IMAGINE, if you will, that Bertolt Brecht, that great innovator of 20th-century theatre, had taken time out from railing against the evils of war and fascism and set to work on the Grimm Brothers' retelling of the great fairytale Rapunzel. Throw in a bit of Marx (the madcap comedy of Groucho, that is) and you have something approximating director Lu Kemp's fabulous Christmas show for Glasgow's Citizens Theatre.

The show begins on a stripped back stage, onto which are brought only those props, puppets and musical instruments that are required by the story. Then there are the meta-theatrical gags; such as blue-blooded suitor Patrizio asking the stage manager if there's time for one more kiss with his beloved Rapunzel.

In Annie Siddons's delightfully unhinged adaptation of the Grimms' tale, the evil emanates from a full-time herbalist, Mother Gothel (Wendy Seager on fine form), who dabbles in a bit of witchcraft on the side. Having raised the abandoned Rapunzel as her own, she promptly locks her up in a tower the moment that adolescence arrives.

What follows is a slightly insane, often picaresque adventure in which the rogue Ambrosi (a wonderfully funny performance from Peter Collins) is at least as heroic as Ewan Somers's sympathetic and tragic Patrizio. Audacious live rock music, played by superb musician Cat Myers and the universally excellent cast, is as bright and bold as the characterisations.

All of which would mean little without a great Rapunzel, and Kemp has one in the shape of acclaimed, young actress Jessica Hardwick. Endearingly rumbustious, Hardwick's heroine is hilarious in her unbridled passion for Patrizio (whose face seems in danger of being kissed off).

However, she is also tremendously empathetic, taking us with her in the play's bleaker moments, when Patrizio searches for his love in darkness.

Daring, extremely funny, unafraid of the cruelty in the Grimms' story, and quite unique in its theatrical approach, this is a family production worth climbing a tower for.

Alternatively, if you're not taking children with you, Edinburgh's Traverse Theatre has established itself as the place to go for live drama aimed at adults during the Christmas season. This year's offering, Tracks Of The Winter Bear, pretends to be a two-act play with two distinct writers. What it is, in fact, is a double bill of two very distinct short plays.

The first, written by Stephen Greenhorn and directed by Zinnie Harris, is a moving story of a working-class, lesbian couple from Edinburgh who have been separated by illness. Although it shifts back-and-forth in time as if it were an early Tarantino movie, River City creator Greenhorn's writing rarely strays from soap opera-style naturalism.

There is a powerful, uncomprehending sadness in Deborah Arnott's playing of Shula (the lover who is left behind). Her encounters with would-be Samaritans who, ultimately, reconfirm her solitude are painfully realistic.

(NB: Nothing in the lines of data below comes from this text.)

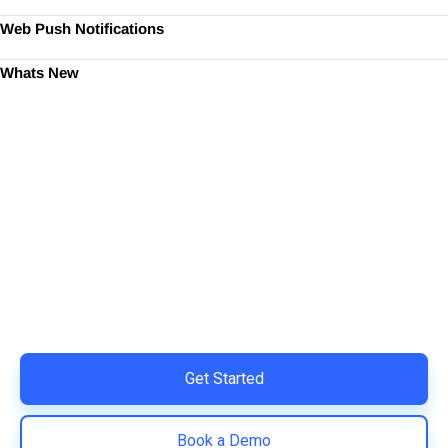
Web Push Notifications
Whats New
Ready to Simplify and Scale
Your Shopify Marketing?
Switch to AiTrillion and unify your customer experience
with smarter, automated tools.
Easy integration with Shopify | Replace 11+ apps and
save costs | Built for retention and revenue growth
Get Started
Book a Demo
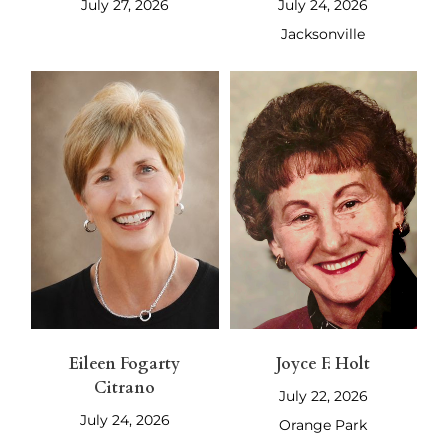
July 27, 2026
July 24, 2026
Jacksonville
Eileen Fogarty
Joyce F. Holt
Citrano
July 22, 2026
July 24, 2026
Orange Park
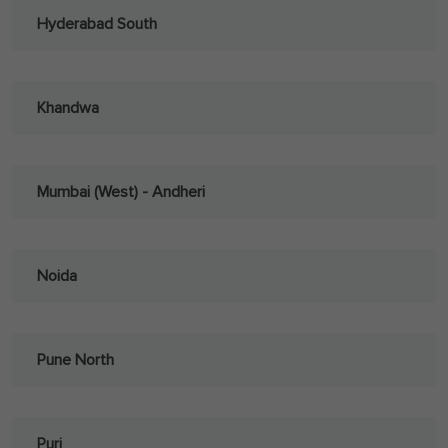
Hyderabad South
Khandwa
Mumbai (West) - Andheri
Noida
Pune North
Puri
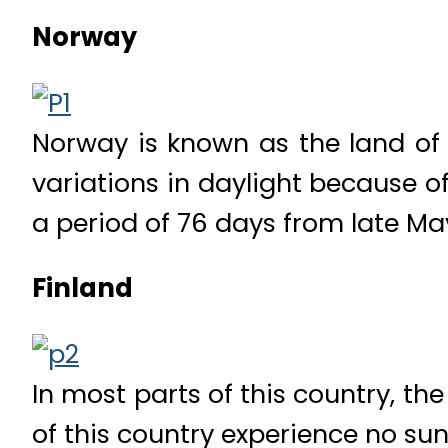
Norway
Norway is known as the land of 
variations in daylight because of 
a period of 76 days from late May
Finland
In most parts of this country, th
of this country experience no sun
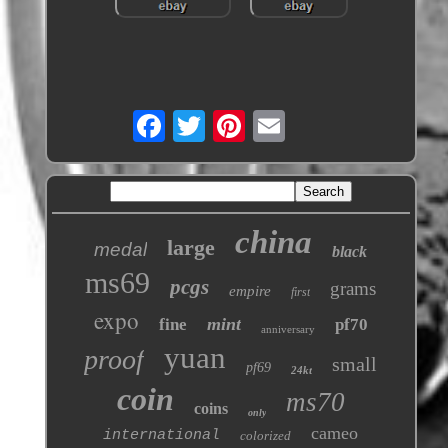
china
large
medal
black
ms69
pcgs
grams
empire
first
expo
mint
fine
pf70
anniversary
yuan
proof
small
pf69
24kt
coin
ms70
coins
only
cameo
international
colorized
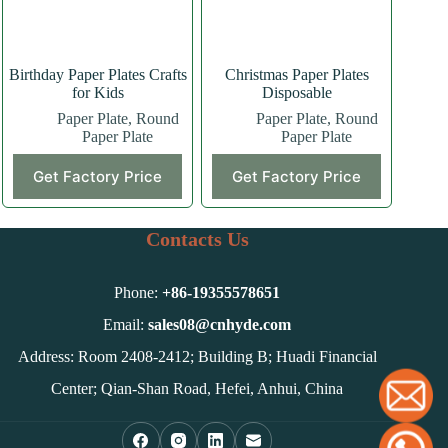
the
product
page
Birthday Paper Plates Crafts
Christmas Paper Plates
for Kids
Disposable
Paper Plate
,
Round
Paper Plate
,
Round
Paper Plate
Paper Plate
Get Factory Price
Get Factory Price
Contacts Us
Phone:
+86-
19355578651
Email:
sales08@cnhyde.com
Address: Room 2408-2412; Building B; Huadi Financial
Center; Qian-Shan Road, Hefei, Anhui, China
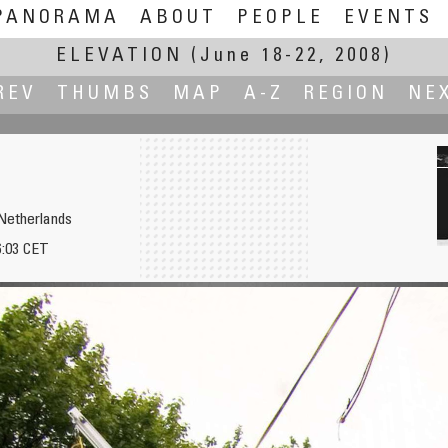
PANORAMA
ABOUT
PEOPLE
EVENTS
ELEVATION
(June 18-22, 2008)
REV
THUMBS
MAP
A-Z
REGION
NE
Netherlands
6:03 CET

The second playlet, by Rona Munro (author of the acclaimed play Iron and the opinion-splitting James Plays) and directed by Orla O'Loughlin, is a darkly comic affair. A dodgy Winter Wonderland theme park in northern Scotland is plunged into crisis when its polar bear escapes.

The bear (a lovely performance from Caroline Deyga) can talk, both in its own voice and those of the people it has eaten. Its encounter with Jackie, the Wonderland's newly unemployed Mrs Claus (the ever-fantastic Kathryn Howden), becomes a journey into Jackie's soul.

Ending, poignantly, back on the streets of an Edinburgh housing scheme, and, like Greenhorn's piece, blessed by beautifully simple set and lighting designs (by Kai Fischer and Simon Wilkinson), Munro's mini-play is an emotive and highly original piece of alternative Christmas theatre.